# First "homemade" mouse bin!



## Bella (Aug 15, 2010)

Okay guys... I have a new shipment of mice coming in on the weekend (if all goes well) and so I have started to prepare for larger numbers. I can't continue to buy aquariums and lids, so after looking at the numerous pictures on here I have decided to 'make' my own!

This is what I have so far:










This is one of the smaller containers I bought (huge sale!) and would be a male bin. I wanted to practice on the small cheap ones before trying my hand on the bigger bins.

My big question is, should I put mesh on the lid as well, or is a front opening sufficient?


----------



## WoodWitch (Oct 18, 2009)

It would be prudent to put mesh on the lid too, as it will allow better air circulation


----------



## thekylie (Mar 6, 2010)

I would do another side opening if you plan on stacking them.

It looks good so far though! Much better than my first attempt.


----------



## Elven (Apr 18, 2010)

And you might want to leave some more plastic to the bottom, to prevent the beddings to drop out and making a mess.


----------



## laoshu (Sep 16, 2009)

I would also make sure there is more plastic at the bottom to ensure you dont get bedding everywhere. ventilation at the top would be very good ( mice can create a lot of heat and the tub will sweat if that heat cant escape) or side ventilation if your stacking (all that has been mentioned already  )
Something a bit more like this


----------



## Bella (Aug 15, 2010)

Thanks guys. Because these bins are shaped (not flat on the front) I wasn't sure how well it work out to try doing a straight opening, which is why I went with the shaped holes. Good point though!

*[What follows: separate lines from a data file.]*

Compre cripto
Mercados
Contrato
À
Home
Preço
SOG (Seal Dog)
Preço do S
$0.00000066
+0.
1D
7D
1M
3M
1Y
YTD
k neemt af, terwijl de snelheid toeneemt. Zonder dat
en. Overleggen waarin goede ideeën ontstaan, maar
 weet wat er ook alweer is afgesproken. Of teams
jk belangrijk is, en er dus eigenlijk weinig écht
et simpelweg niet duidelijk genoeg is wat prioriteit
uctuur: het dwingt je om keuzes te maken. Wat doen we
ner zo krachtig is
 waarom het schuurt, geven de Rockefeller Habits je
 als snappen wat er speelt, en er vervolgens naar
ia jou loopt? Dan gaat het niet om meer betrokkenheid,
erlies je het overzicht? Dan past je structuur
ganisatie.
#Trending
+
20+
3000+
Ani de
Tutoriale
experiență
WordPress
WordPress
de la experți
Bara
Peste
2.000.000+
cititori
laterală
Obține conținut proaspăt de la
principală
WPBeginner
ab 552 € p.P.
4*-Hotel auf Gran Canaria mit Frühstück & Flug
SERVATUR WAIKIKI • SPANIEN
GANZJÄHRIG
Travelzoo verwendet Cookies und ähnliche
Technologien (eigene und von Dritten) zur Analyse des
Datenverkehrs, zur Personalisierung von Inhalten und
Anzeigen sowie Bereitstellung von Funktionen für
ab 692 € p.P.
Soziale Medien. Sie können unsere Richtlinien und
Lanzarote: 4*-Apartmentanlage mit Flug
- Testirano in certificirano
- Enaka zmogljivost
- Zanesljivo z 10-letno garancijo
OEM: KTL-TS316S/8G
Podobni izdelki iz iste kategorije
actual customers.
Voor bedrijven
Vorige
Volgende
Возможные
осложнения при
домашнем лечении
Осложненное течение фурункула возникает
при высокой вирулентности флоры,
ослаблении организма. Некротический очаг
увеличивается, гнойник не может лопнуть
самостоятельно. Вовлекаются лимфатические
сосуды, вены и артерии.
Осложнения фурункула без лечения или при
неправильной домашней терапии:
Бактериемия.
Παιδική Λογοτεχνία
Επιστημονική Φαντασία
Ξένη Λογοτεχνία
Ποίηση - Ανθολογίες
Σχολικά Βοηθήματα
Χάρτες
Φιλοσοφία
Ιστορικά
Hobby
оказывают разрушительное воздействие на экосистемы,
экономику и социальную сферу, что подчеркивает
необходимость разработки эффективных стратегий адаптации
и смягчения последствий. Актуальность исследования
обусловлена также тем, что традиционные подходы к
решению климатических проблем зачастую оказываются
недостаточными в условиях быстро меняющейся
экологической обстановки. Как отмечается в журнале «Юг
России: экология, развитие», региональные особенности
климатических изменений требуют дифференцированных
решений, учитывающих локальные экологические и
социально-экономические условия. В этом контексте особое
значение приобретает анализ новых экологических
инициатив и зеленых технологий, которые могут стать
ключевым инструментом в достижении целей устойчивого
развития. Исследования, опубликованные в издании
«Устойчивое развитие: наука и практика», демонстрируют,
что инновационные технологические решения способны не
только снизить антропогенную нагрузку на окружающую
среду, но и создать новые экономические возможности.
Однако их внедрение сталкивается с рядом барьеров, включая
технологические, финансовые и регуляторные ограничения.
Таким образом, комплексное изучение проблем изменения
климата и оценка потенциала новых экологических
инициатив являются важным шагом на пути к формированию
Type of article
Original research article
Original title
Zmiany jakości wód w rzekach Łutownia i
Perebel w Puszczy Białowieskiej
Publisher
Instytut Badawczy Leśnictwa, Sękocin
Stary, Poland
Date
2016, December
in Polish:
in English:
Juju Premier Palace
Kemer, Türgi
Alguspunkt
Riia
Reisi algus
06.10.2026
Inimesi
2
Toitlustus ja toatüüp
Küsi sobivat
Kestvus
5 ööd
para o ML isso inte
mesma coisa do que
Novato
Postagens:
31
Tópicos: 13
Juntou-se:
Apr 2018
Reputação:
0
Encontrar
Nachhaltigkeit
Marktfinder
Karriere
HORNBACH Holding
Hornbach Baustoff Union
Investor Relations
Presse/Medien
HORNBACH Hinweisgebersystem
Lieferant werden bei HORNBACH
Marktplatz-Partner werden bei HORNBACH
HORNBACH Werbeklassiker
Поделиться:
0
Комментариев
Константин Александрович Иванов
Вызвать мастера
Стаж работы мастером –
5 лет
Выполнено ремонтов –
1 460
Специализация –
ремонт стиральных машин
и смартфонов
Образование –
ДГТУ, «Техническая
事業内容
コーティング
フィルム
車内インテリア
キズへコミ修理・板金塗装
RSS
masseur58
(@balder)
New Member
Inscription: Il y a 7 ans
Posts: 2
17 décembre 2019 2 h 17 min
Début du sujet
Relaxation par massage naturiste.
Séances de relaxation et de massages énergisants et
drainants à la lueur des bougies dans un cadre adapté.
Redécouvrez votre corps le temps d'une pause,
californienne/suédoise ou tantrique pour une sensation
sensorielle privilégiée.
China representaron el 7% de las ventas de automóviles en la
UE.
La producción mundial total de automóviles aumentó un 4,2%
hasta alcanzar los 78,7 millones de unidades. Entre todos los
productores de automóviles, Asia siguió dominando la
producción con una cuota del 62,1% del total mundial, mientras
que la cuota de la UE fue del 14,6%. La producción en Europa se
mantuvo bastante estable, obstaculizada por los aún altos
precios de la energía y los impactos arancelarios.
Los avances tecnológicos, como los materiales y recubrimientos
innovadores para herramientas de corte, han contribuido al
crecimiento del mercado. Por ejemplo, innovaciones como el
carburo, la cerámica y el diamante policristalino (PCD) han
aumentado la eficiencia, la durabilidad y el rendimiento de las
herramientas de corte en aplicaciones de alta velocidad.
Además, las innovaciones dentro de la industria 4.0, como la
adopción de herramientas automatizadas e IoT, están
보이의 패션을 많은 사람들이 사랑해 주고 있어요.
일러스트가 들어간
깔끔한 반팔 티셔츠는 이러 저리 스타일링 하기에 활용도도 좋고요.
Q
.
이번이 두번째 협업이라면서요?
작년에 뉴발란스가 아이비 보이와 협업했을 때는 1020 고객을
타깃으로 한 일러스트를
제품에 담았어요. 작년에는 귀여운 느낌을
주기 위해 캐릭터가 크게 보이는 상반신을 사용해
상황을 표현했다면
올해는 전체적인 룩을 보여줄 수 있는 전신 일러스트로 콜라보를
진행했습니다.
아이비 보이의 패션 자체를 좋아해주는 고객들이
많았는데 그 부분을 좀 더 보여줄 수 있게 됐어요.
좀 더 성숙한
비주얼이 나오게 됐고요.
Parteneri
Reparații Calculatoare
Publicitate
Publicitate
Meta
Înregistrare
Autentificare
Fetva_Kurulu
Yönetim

Here are the ones I have finished so far:


----------



## laoshu (Sep 16, 2009)

they look good.. I have done bins that are not flat at the front and they seem to work well with the mesh once you tie it all together. The only problem I can see you having is bedding being pushed out the front, apart from that its all good


----------



## Bella (Aug 15, 2010)

Thanks guys! My next set of bins are going to have the higher, longer openings in the front like was sketched out for me.


----------